WHAT NEEDS TO BE DONE: Reproduce the listing below in full and without alteration, apart from its pictures.

SUPPLIED ENTRIES:

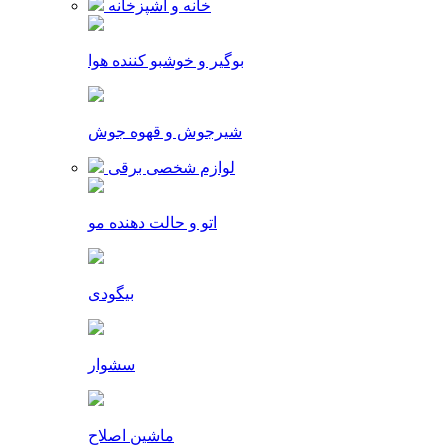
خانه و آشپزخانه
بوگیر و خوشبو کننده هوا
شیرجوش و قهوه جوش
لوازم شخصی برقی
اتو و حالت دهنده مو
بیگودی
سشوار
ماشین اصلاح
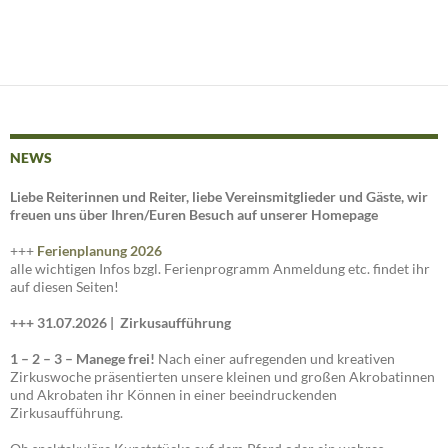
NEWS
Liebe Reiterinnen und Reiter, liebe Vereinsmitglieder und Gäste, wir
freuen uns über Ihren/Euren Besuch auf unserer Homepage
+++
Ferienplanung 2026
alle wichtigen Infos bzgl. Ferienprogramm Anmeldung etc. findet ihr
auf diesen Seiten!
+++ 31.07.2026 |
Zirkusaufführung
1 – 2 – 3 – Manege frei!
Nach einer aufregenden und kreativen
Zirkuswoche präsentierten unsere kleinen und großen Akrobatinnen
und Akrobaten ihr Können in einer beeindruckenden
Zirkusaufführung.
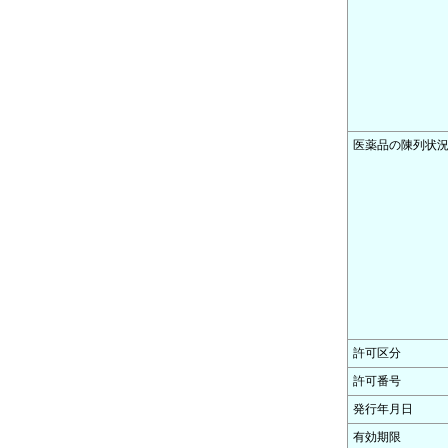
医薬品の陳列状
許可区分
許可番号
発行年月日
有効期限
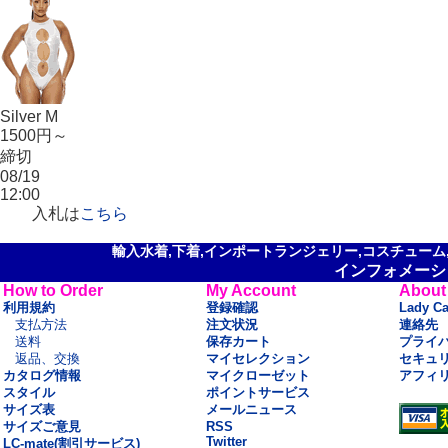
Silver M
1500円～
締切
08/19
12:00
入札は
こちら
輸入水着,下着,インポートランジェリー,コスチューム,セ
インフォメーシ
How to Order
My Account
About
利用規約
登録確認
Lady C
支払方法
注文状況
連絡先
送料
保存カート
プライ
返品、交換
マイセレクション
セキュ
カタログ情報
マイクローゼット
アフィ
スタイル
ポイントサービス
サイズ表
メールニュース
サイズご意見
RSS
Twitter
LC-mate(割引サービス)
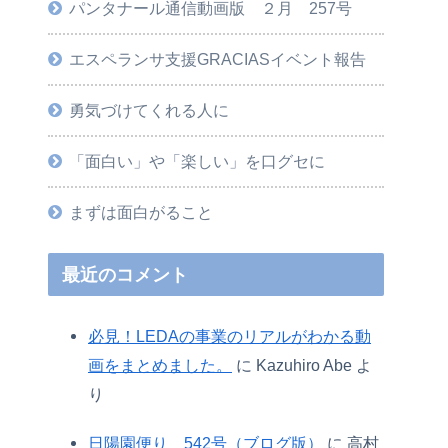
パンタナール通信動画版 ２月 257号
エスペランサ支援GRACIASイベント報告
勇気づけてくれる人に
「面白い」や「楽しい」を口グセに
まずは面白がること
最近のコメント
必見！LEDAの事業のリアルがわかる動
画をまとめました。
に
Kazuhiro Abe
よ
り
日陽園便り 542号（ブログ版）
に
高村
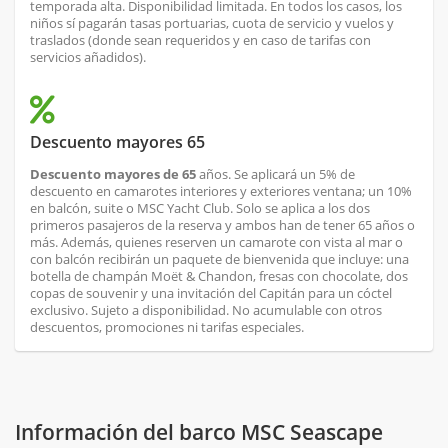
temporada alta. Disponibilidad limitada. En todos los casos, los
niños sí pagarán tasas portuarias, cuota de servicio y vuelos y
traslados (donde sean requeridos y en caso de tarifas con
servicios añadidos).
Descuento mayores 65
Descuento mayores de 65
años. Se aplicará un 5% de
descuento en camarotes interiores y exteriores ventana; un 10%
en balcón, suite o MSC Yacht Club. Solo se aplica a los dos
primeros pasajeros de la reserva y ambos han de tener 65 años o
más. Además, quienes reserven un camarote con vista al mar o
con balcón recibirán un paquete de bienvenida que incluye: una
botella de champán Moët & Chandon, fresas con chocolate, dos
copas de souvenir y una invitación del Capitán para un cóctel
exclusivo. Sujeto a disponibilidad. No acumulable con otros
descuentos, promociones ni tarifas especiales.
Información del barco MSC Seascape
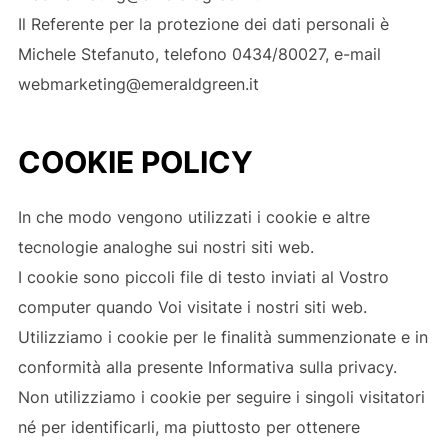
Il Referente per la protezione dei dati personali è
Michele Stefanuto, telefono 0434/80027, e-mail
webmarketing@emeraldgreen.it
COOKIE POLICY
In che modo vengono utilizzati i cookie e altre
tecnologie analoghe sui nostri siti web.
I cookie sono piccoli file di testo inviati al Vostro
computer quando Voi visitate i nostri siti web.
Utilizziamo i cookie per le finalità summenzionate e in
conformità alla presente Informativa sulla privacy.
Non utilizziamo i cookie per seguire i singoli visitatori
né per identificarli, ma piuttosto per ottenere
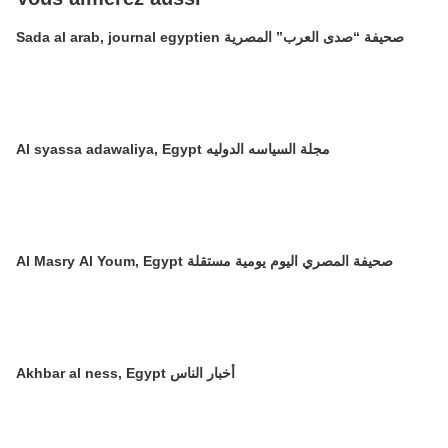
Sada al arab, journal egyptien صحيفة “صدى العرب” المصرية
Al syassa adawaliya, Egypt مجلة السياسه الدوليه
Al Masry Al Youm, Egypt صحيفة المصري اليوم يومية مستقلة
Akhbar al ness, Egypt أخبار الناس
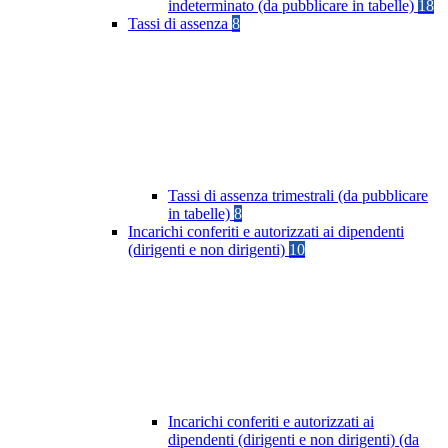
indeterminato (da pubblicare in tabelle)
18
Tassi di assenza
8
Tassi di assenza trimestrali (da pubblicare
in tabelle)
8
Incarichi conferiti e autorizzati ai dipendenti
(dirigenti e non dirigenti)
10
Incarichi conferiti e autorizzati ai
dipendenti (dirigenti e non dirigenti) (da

WORKED SOLUTION:
خانه و آشپزخانه
بوگیر و خوشبو کننده هوا
شیرجوش و قهوه جوش
لوازم شخصی برقی
اتو و حالت دهنده مو
بیگودی
سشوار
ماشین اصلاح
NEWS
Liebe Reiterinnen und Reiter, liebe Vereinsmitglieder und Gäste, wir
freuen uns über Ihren/Euren Besuch auf unserer Homepage
+++
Ferienplanung 2026
alle wichtigen Infos bzgl. Ferienprogramm Anmeldung etc. findet ihr
auf diesen Seiten!
+++ 31.07.2026 |
Zirkusaufführung
1 – 2 – 3 – Manege frei!
Nach einer aufregenden und kreativen
Zirkuswoche präsentierten unsere kleinen und großen Akrobatinnen
und Akrobaten ihr Können in einer beeindruckenden
Zirkusaufführung.
医薬品の陳列状
許可区分
許可番号
発行年月日
有効期限
Silver M
1500円～
締切
08/19
12:00
入札は
こちら
輸入水着,下着,インポートランジェリー,コスチューム,セ
インフォメーシ
How to Order
My Account
About
利用規約
登録確認
Lady C
支払方法
注文状況
連絡先
送料
保存カート
プライ
返品、交換
マイセレクション
セキュ
カタログ情報
マイクローゼット
アフィ
スタイル
ポイントサービス
サイズ表
メールニュース
サイズご意見
RSS
Twitter
LC-mate(割引サービス)
パンタナール通信動画版 ２月 257号
エスペランサ支援GRACIASイベント報告
勇気づけてくれる人に
「面白い」や「楽しい」を口グセに
まずは面白がること
最近のコメント
必見！LEDAの事業のリアルがわかる動
画をまとめました。
に
Kazuhiro Abe
よ
り
日陽園便り 542号（ブログ版）
に
高村
temporada alta. Disponibilidad limitada. En todos los casos, los
niños sí pagarán tasas portuarias, cuota de servicio y vuelos y
traslados (donde sean requeridos y en caso de tarifas con
servicios añadidos).
Descuento mayores 65
Descuento mayores de 65
años. Se aplicará un 5% de
descuento en camarotes interiores y exteriores ventana; un 10%
en balcón, suite o MSC Yacht Club. Solo se aplica a los dos
primeros pasajeros de la reserva y ambos han de tener 65 años o
más. Además, quienes reserven un camarote con vista al mar o
con balcón recibirán un paquete de bienvenida que incluye: una
botella de champán Moët & Chandon, fresas con chocolate, dos
copas de souvenir y una invitación del Capitán para un cóctel
exclusivo. Sujeto a disponibilidad. No acumulable con otros
descuentos, promociones ni tarifas especiales.
Información del barco MSC Seascape
Il Referente per la protezione dei dati personali è
Michele Stefanuto, telefono 0434/80027, e-mail
webmarketing@emeraldgreen.it
COOKIE POLICY
In che modo vengono utilizzati i cookie e altre
tecnologie analoghe sui nostri siti web.
I cookie sono piccoli file di testo inviati al Vostro
computer quando Voi visitate i nostri siti web.
Utilizziamo i cookie per le finalità summenzionate e in
conformità alla presente Informativa sulla privacy.
Non utilizziamo i cookie per seguire i singoli visitatori
né per identificarli, ma piuttosto per ottenere
Sada al arab, journal egyptien صحيفة “صدى العرب” المصرية
Al syassa adawaliya, Egypt مجلة السياسه الدوليه
Al Masry Al Youm, Egypt صحيفة المصري اليوم يومية مستقلة
Akhbar al ness, Egypt أخبار الناس
indeterminato (da pubblicare in tabelle)
18
Tassi di assenza
8
Tassi di assenza trimestrali (da pubblicare
in tabelle)
8
Incarichi conferiti e autorizzati ai dipendenti
(dirigenti e non dirigenti)
10
Incarichi conferiti e autorizzati ai
dipendenti (dirigenti e non dirigenti) (da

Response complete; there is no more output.